THE BLOG

Strive for Rising Expectations

04/05/2015 06:16 pm ET | Updated Jun 05, 2015

"Strive for rising expectations." If ever there was a counter-intuitive statement, this one may be it. In the corporate world, presidents tend to massage their numbers whenever possible. They always want to beat their stated goals, but not by too much.

Not so in the educational world. Goals are meant to be broken, and the better the numbers the happier everyone seems to be.

If a fundraising target is passed, great. By the way, fundraising goals are almost always exceeded because of the duplicitous (but fairly rare) practice of double-counting pledges and payments and because items are sometimes counted, like will commitments, that should not be included.

Development officers repeatedly argued with me for the inclusion of will commitments, since their inclusion makes fundraising goals far easier to attain. Some pushed for including any will commitment; others argued the commitment should only be included if the person was beyond a certain age. I never included those commitments at any age, since I knew how easy it was to alienate a donor regardless of age.

If the admissions office exceeds the stated goal, wonderful. Again, do it honestly, not by counting phony items in the numbers. Don't inflate the number of applications (counting inquiries as applications, for instance); don't play with statistics; don't massage the numbers. Lead in an honest way. After all, "gaming" the process is simply dishonest, and dishonesty and the search for truth, which is an important part of a college's raison d'etre, are mutually inconsistent.

Some of those with whom I worked felt, as do some in the corporate world, surpassing a target put added pressure on them for the succeeding year. They were right--and wrong. After all, when expectations rise, the institution rises with them. And meeting future goals in a more positive environment becomes easier.

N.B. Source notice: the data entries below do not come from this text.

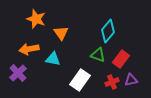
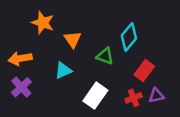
orange arrow: (29, 49) -> (20, 58), moved
green triangle: (98, 55) -> (105, 56), moved
cyan triangle: (53, 59) -> (63, 70), turned -35

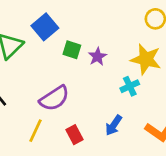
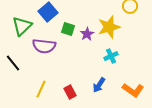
yellow star: (146, 59) -> (109, 27), moved, turned -30
purple semicircle: (54, 98) -> (44, 46), moved, turned 40

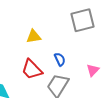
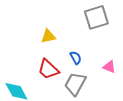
pink triangle: (93, 70) -> (109, 67), turned -48

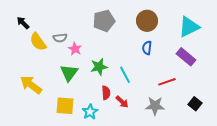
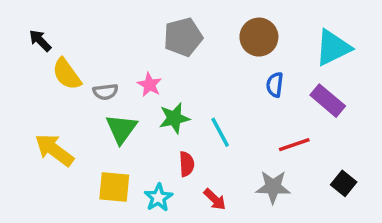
gray semicircle: (60, 38) -> (105, 92), moved
blue semicircle: (147, 48) -> (275, 85), moved
pink star: (75, 49) -> (150, 85), moved
red arrow: (122, 102) -> (215, 199), moved

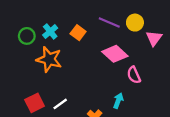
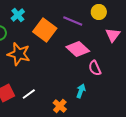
yellow circle: (135, 23) -> (99, 12), moved
cyan cross: (50, 32) -> (18, 15), moved
orange square: (78, 33) -> (45, 30), size x1.6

I always felt I would rather have us fail at reaching a higher target than succeed at a lower one. Fortunately, despite rising expectations and goals, we managed, for the most part, to reach them.

One will find that not everyone--on one's staff or board--will be happy with higher and higher targets. They were not always happy with mine.

Ultimately, setting goals is the president's responsibility. Remember, though, the institution is best served by reaching high. As Robert Browning famously said, "a man's reach should exceed his grasp or what's a heaven for."